§ Directions
Filter the entries and keep only the lines where the string "suspensión" appears.

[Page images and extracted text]
★ ★ ★ ★

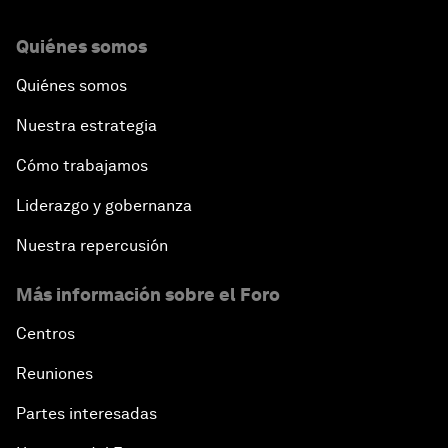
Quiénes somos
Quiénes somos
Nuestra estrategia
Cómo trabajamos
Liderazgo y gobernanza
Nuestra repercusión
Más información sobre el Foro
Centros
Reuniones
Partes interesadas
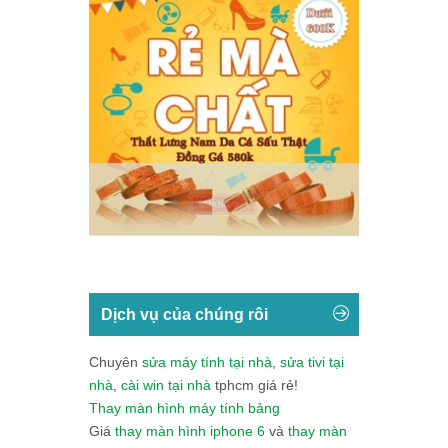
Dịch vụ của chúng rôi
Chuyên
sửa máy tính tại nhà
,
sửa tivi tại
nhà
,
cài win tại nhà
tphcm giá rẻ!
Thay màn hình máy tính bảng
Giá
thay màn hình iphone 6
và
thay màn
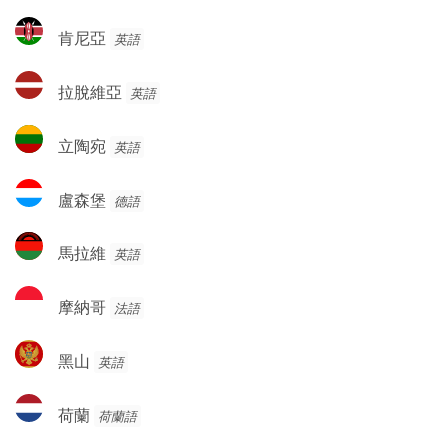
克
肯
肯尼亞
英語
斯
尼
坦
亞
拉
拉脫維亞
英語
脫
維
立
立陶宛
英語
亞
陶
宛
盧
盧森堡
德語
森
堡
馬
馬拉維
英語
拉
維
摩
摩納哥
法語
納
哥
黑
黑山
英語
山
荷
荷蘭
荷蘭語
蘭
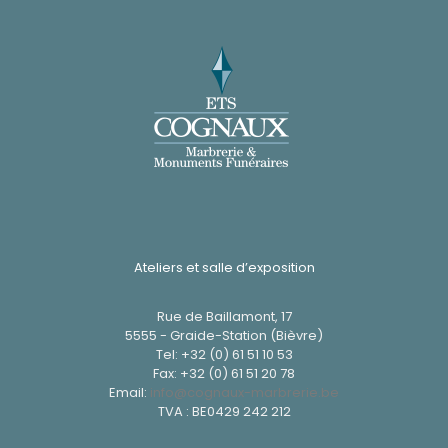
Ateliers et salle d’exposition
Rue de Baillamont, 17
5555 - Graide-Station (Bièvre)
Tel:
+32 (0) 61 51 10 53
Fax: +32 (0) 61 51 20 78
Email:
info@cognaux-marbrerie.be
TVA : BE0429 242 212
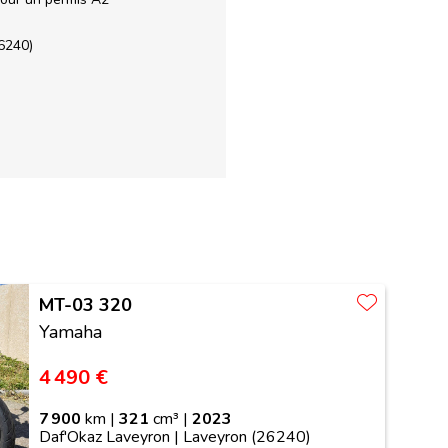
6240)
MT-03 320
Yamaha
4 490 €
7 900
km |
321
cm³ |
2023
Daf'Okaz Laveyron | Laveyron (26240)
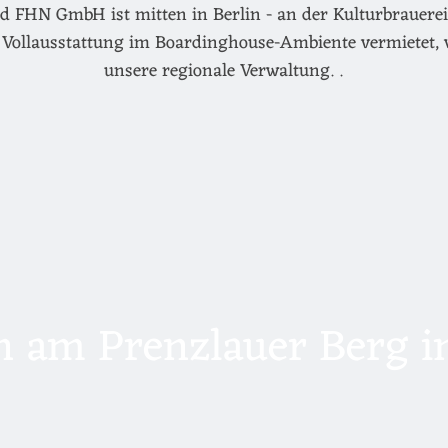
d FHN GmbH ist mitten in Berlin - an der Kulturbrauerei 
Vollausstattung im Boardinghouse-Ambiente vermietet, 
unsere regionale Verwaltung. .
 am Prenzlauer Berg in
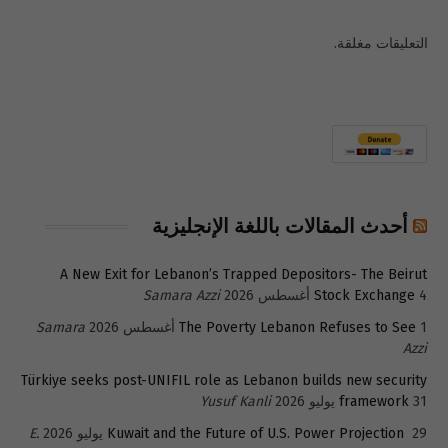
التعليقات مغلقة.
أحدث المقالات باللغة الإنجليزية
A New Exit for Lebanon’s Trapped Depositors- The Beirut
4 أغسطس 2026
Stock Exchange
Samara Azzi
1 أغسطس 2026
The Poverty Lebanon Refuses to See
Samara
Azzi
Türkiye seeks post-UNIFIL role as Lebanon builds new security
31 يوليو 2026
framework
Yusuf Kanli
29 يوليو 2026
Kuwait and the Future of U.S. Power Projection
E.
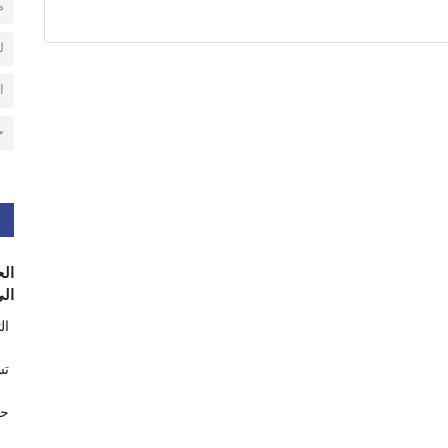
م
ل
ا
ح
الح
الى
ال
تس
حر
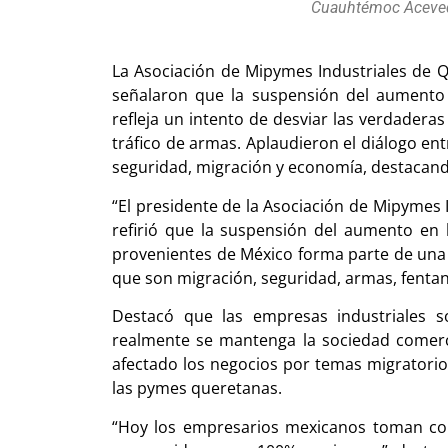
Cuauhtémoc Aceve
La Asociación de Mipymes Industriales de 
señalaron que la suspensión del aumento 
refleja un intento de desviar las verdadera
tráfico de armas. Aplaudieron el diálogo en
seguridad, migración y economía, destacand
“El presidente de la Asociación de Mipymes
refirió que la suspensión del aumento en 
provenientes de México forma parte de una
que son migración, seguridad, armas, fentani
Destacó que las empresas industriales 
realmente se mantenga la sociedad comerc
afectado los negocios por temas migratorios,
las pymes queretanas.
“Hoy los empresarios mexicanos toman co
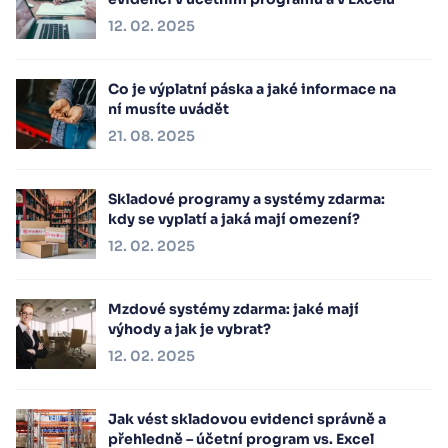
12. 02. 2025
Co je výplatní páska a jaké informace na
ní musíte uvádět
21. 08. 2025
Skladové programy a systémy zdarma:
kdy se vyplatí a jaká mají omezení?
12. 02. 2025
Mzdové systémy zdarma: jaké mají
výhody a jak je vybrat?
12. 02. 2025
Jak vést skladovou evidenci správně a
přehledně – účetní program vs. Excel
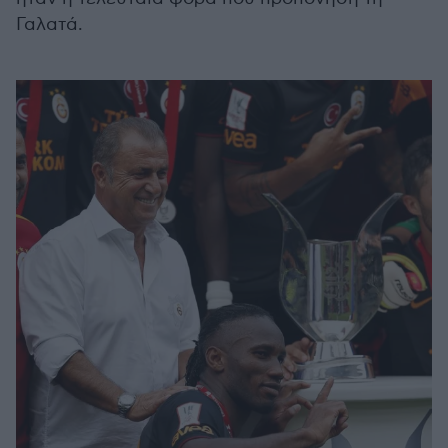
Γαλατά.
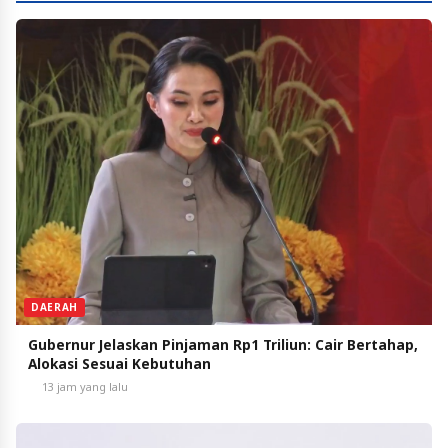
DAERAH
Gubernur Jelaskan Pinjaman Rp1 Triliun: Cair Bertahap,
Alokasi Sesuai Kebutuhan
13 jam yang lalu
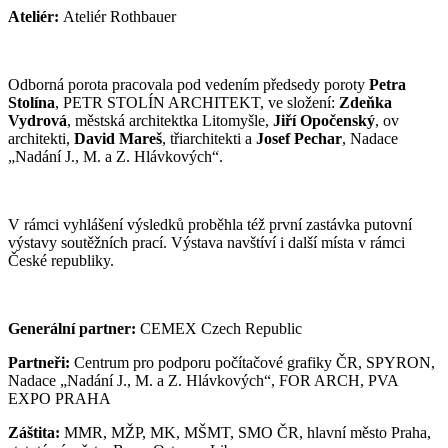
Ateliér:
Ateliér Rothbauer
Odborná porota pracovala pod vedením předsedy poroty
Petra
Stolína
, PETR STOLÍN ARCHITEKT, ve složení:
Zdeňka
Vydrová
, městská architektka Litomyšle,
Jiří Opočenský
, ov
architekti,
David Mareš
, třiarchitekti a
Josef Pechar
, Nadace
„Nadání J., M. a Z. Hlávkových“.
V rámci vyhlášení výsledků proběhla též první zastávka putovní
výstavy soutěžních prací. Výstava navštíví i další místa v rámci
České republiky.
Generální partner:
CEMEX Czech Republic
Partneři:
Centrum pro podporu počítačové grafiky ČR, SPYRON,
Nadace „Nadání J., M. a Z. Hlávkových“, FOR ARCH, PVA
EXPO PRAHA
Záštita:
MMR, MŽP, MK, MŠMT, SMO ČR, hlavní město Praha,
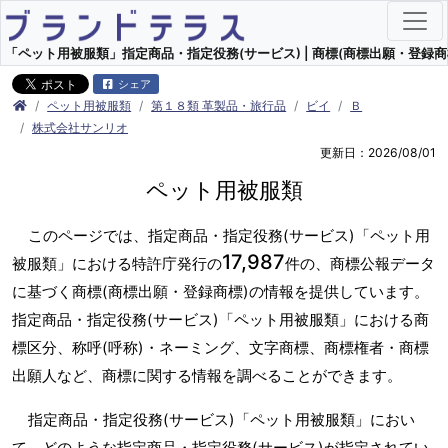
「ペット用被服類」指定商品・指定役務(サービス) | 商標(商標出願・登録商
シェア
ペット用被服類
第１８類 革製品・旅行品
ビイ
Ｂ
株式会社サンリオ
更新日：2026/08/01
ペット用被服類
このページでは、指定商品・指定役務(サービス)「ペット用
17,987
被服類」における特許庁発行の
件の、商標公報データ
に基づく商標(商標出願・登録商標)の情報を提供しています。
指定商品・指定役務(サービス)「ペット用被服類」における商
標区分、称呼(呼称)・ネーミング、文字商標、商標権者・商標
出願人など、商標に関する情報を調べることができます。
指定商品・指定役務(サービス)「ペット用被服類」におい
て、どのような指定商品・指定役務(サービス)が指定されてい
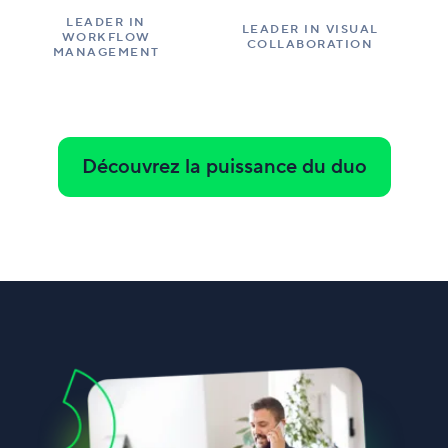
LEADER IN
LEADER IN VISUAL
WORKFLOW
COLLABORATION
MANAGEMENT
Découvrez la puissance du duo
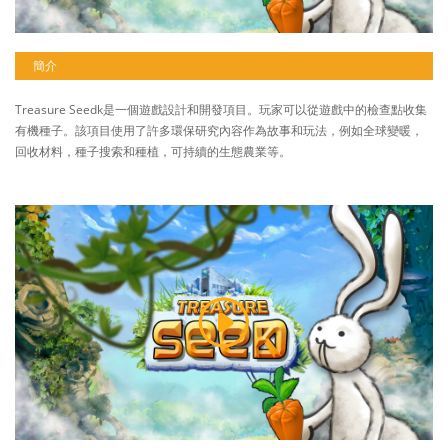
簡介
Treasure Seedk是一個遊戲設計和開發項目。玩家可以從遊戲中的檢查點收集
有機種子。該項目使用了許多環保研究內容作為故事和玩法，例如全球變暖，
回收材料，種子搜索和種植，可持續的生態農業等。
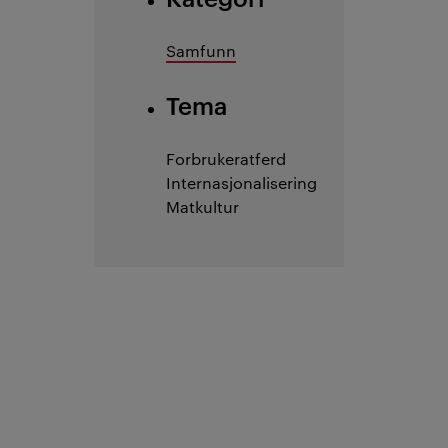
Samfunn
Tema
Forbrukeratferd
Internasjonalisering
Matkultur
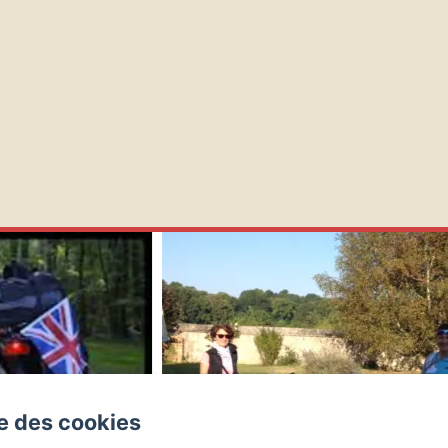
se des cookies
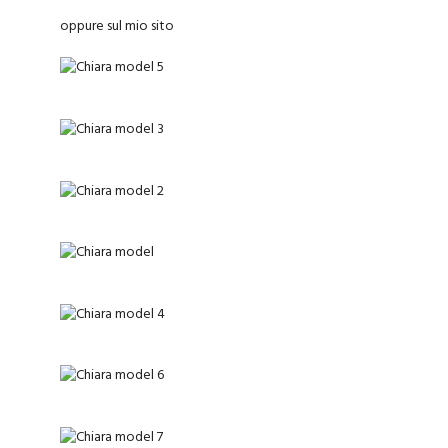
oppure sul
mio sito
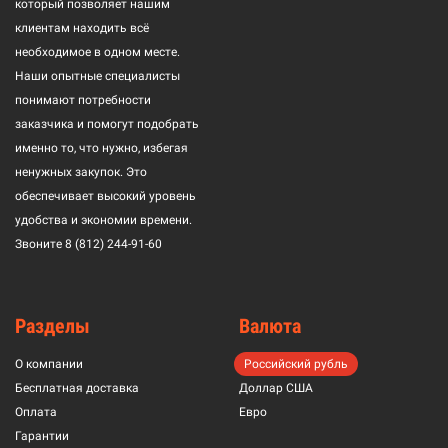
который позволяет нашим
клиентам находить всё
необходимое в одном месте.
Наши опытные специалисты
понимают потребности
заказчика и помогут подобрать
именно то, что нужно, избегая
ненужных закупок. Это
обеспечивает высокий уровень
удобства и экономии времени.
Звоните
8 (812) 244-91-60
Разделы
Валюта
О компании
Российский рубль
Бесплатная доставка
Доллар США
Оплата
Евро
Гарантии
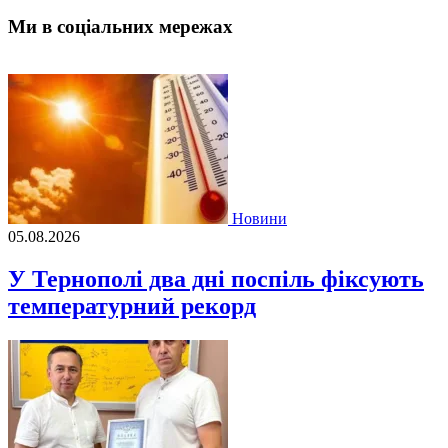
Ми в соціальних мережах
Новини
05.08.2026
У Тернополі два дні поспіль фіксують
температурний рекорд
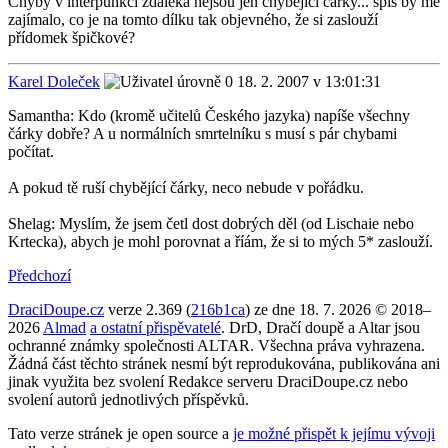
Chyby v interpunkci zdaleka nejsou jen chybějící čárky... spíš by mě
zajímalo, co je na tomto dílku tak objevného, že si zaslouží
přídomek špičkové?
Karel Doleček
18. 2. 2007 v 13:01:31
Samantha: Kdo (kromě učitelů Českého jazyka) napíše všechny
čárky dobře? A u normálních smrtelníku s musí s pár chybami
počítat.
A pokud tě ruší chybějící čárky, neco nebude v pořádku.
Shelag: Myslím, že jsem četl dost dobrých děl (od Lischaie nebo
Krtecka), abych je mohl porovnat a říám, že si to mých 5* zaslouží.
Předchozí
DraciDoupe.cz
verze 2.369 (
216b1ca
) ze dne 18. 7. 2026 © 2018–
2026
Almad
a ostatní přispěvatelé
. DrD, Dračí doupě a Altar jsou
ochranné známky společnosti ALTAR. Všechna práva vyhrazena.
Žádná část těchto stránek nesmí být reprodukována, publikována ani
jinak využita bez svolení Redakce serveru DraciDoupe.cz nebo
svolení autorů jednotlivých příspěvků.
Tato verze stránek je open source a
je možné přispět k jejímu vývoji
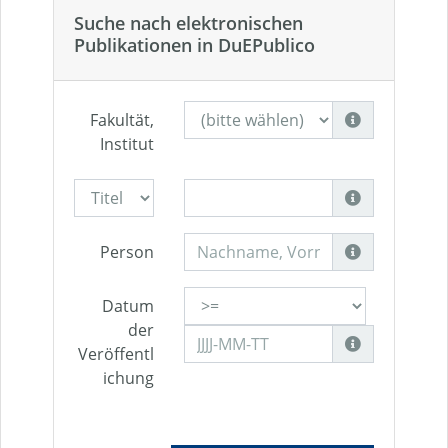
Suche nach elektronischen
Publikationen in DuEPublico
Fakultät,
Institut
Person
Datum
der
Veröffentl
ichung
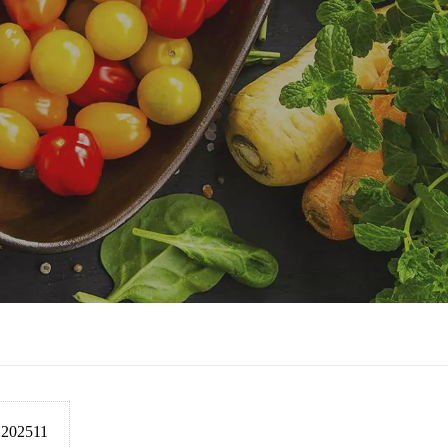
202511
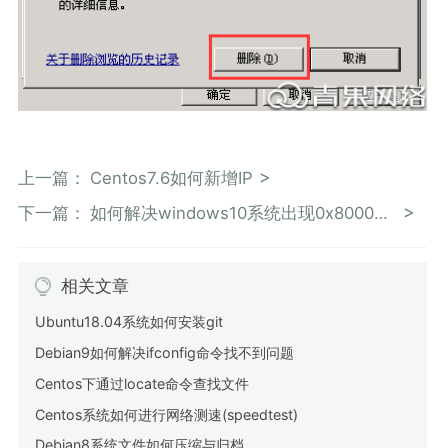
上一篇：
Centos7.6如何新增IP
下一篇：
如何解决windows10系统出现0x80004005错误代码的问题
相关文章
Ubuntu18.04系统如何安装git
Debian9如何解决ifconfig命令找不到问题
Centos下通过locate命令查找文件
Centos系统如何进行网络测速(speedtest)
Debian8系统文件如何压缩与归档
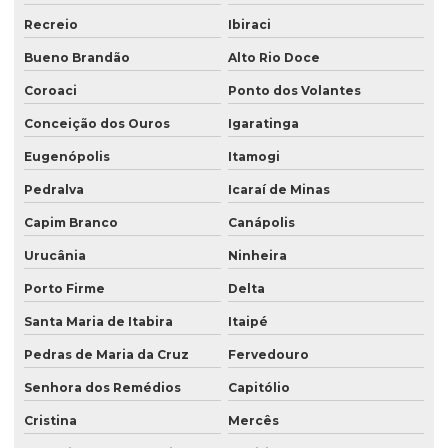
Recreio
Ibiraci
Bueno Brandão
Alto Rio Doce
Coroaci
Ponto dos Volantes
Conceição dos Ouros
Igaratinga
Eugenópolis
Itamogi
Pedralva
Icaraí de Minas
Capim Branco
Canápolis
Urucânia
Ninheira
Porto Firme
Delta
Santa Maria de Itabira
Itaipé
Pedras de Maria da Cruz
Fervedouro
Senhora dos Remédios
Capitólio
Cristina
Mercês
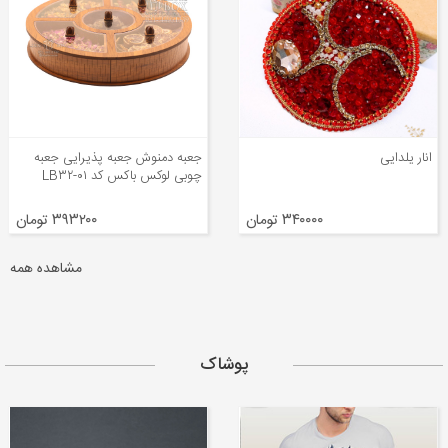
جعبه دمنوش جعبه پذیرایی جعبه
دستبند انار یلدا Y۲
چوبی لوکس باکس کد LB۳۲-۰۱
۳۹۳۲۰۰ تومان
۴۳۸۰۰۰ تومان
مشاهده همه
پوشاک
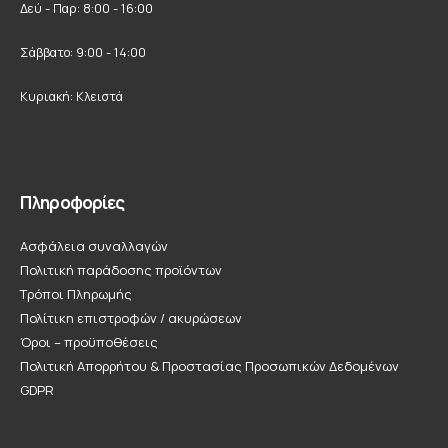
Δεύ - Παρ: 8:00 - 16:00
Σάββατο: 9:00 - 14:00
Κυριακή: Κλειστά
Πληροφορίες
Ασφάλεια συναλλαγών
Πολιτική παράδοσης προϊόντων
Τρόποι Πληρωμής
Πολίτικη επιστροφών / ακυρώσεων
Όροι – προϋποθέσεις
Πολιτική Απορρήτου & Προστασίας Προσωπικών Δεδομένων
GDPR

★ ★ ★ ★

§ Exercise output
señalaron que la suspensión del aumento 
refirió que la suspensión del aumento en 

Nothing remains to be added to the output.